### Data for analysis

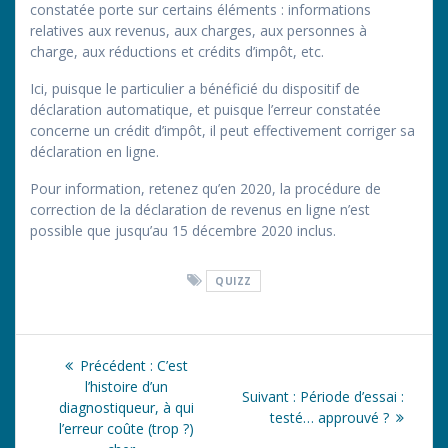
constatée porte sur certains éléments : informations
relatives aux revenus, aux charges, aux personnes à
charge, aux réductions et crédits d’impôt, etc.
Ici, puisque le particulier a bénéficié du dispositif de
déclaration automatique, et puisque l’erreur constatée
concerne un crédit d’impôt, il peut effectivement corriger sa
déclaration en ligne.
Pour information, retenez qu’en 2020, la procédure de
correction de la déclaration de revenus en ligne n’est
possible que jusqu’au 15 décembre 2020 inclus.
QUIZZ
Navigation
Article
Précédent :
C’est
de
précédent
l’histoire d’un
Article
Suivant :
Période d’essai :
:
diagnostiqueur, à qui
suivant
testé… approuvé ?
l’article
l’erreur coûte (trop ?)
:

######

• Exercise: All of the data above should be quoted exactly, except for the pictures.

• Exercise result:
constatée porte sur certains éléments : informations
relatives aux revenus, aux charges, aux personnes à
charge, aux réductions et crédits d’impôt, etc.
Ici, puisque le particulier a bénéficié du dispositif de
déclaration automatique, et puisque l’erreur constatée
concerne un crédit d’impôt, il peut effectivement corriger sa
déclaration en ligne.
Pour information, retenez qu’en 2020, la procédure de
correction de la déclaration de revenus en ligne n’est
possible que jusqu’au 15 décembre 2020 inclus.
QUIZZ
Navigation
Article
Précédent :
C’est
de
précédent
l’histoire d’un
Article
Suivant :
Période d’essai :
:
diagnostiqueur, à qui
suivant
testé… approuvé ?
l’article
l’erreur coûte (trop ?)
:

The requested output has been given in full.